Abstract: The Multiple Sequence Alignment (MSA) methods aims to align several sequences together and find similarities, or differences and infer structural, functional or evolutionary relationships. Since a multiple sequence alignment problem can be solved by a well known dynamic programming algorithm have exponential time complexity, the heuristic approaches are commonly used. In this paper, multiple sequence alignment techniques are explained and discussed how the Feng and Doolittle algorithm was implemented in one of the most popular programs used for MSA namely, CLUSTAL. Also, the statistical significance scores of an alignment are shown numerically and graphically based on EMBOSS, for the searched data.

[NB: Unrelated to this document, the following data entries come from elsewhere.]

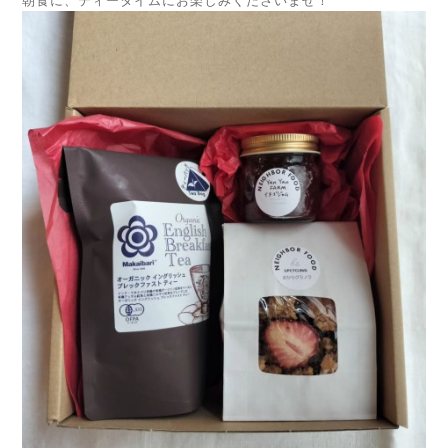
朝食に、ティータイムにお楽しみくださいませ！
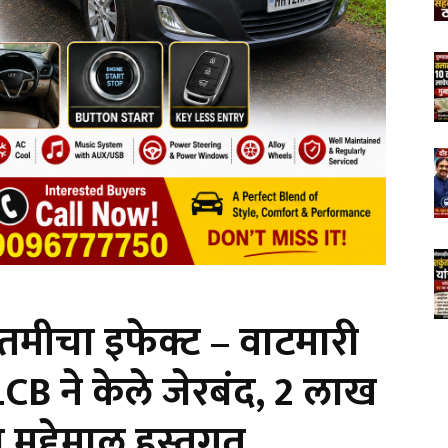
तमीचा इफेक्ट – वाटमारी
CB ने केले जेरबंद, 2 लाख
मुद्देमाल हस्तगत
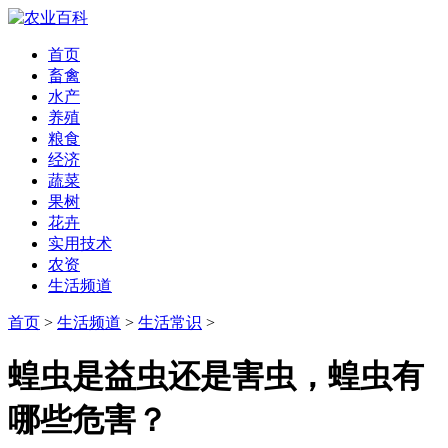
首页
畜禽
水产
养殖
粮食
经济
蔬菜
果树
花卉
实用技术
农资
生活频道
首页
>
生活频道
>
生活常识
>
蝗虫是益虫还是害虫，蝗虫有
哪些危害？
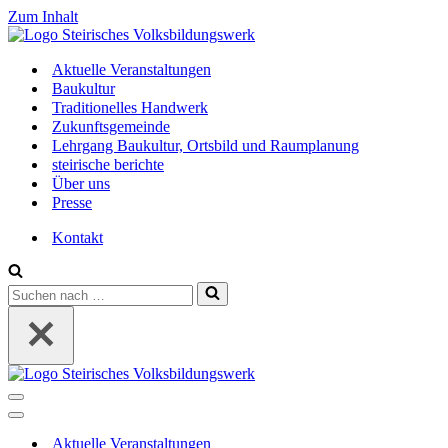
Zum Inhalt
Aktuelle Veranstaltungen
Baukultur
Traditionelles Handwerk
Zukunftsgemeinde
Lehrgang Baukultur, Ortsbild und Raumplanung
steirische berichte
Über uns
Presse
Kontakt
Suchen
nach …
Navigations-
Menü
Navigations-
Menü
Aktuelle Veranstaltungen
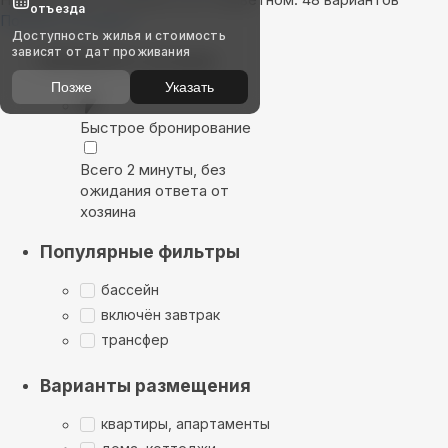
отъезда
Показать на карте
Доступность жилья и стоимость
зависят от дат проживания
Выбирайте лучшее
Позже
Указать
Быстрое бронирование
Всего 2 минуты, без
ожидания ответа от
хозяина
Популярные фильтры
бассейн
включён завтрак
трансфер
Варианты размещения
квартиры, апартаменты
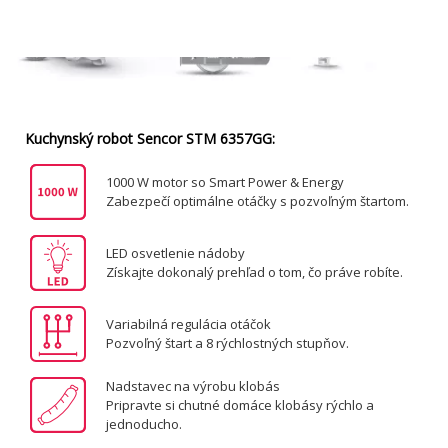
Kuchynský robot Sencor STM 6357GG:
1000 W motor so Smart Power & Energy
Zabezpečí optimálne otáčky s pozvoľným štartom.
LED osvetlenie nádoby
Získajte dokonalý prehľad o tom, čo práve robíte.
Variabilná regulácia otáčok
Pozvoľný štart a 8 rýchlostných stupňov.
Nadstavec na výrobu klobás
Pripravte si chutné domáce klobásy rýchlo a
jednoducho.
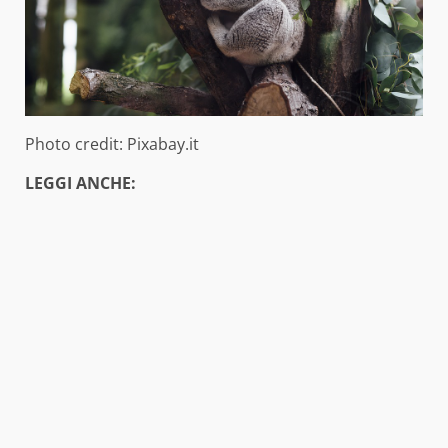
Photo credit: Pixabay.it
LEGGI ANCHE:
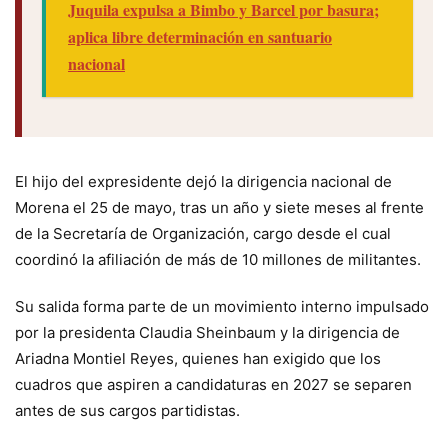
Juquila expulsa a Bimbo y Barcel por basura;
aplica libre determinación en santuario
nacional
El hijo del expresidente dejó la dirigencia nacional de
Morena el 25 de mayo, tras un año y siete meses al frente
de la Secretaría de Organización, cargo desde el cual
coordinó la afiliación de más de 10 millones de militantes.
Su salida forma parte de un movimiento interno impulsado
por la presidenta Claudia Sheinbaum y la dirigencia de
Ariadna Montiel Reyes, quienes han exigido que los
cuadros que aspiren a candidaturas en 2027 se separen
antes de sus cargos partidistas.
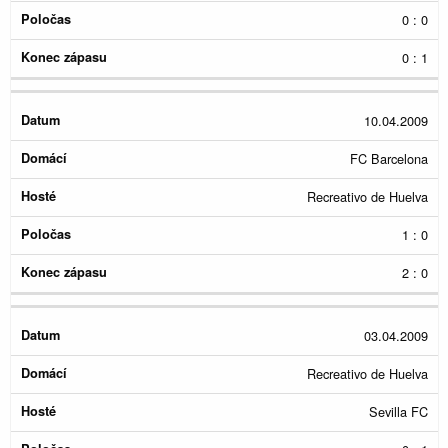
0 : 0
0 : 1
10.04.2009
FC Barcelona
Recreativo de Huelva
1 : 0
2 : 0
03.04.2009
Recreativo de Huelva
Sevilla FC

Keywords: Sequence alignment, Progressive sequence alignment, Feng and Doolittle algorithm.
1. Introduction:
The primary goal of bioinformatics seeks to compare DNA / protein sequences, to search for a common or related pattern among them. During recent years, MSA methods in bioinformatics act as a challenging task for solving problems in computational biology for biological sequences such as biological macromolecules, DNA and proteins (Desmond, G. Higgins et al., 1988; Geoffrey, J. Barton, 1998; Julie, D. Thompson, et al; 1994; W.S. Juang and S.F. Su. 2008). Thus, sequence alignment techniques are considered as central to modern molecular biology. The most commonly used sequence alignment techniques possess three components: scoring scheme, gap model and the alignment optimization algorithm. The description is as follows:
The scoring scheme is a 20x20 matrix of numbers that defines the value for aligning each of the possible amino-acid pairs. The pair-score matrix is usually symmetrical and the simplest scoring scheme is the identity matrix. This scores 1 for an exact match of two amino acids, and o for a mismatch. Recently, PAM 250 or Dayhoff and BLOSUM series were the most widely used scoring matrices. In extensive tests of sequence database searching (S. Henikoff and J.G. Henikoff, 1992), pair-wise alignment (Vogt et al., 1995) and multiple sequence alignment (J.G. Barton, 1998), the BLOSUM series of matrices on average give results superior to the PAM and other matrices.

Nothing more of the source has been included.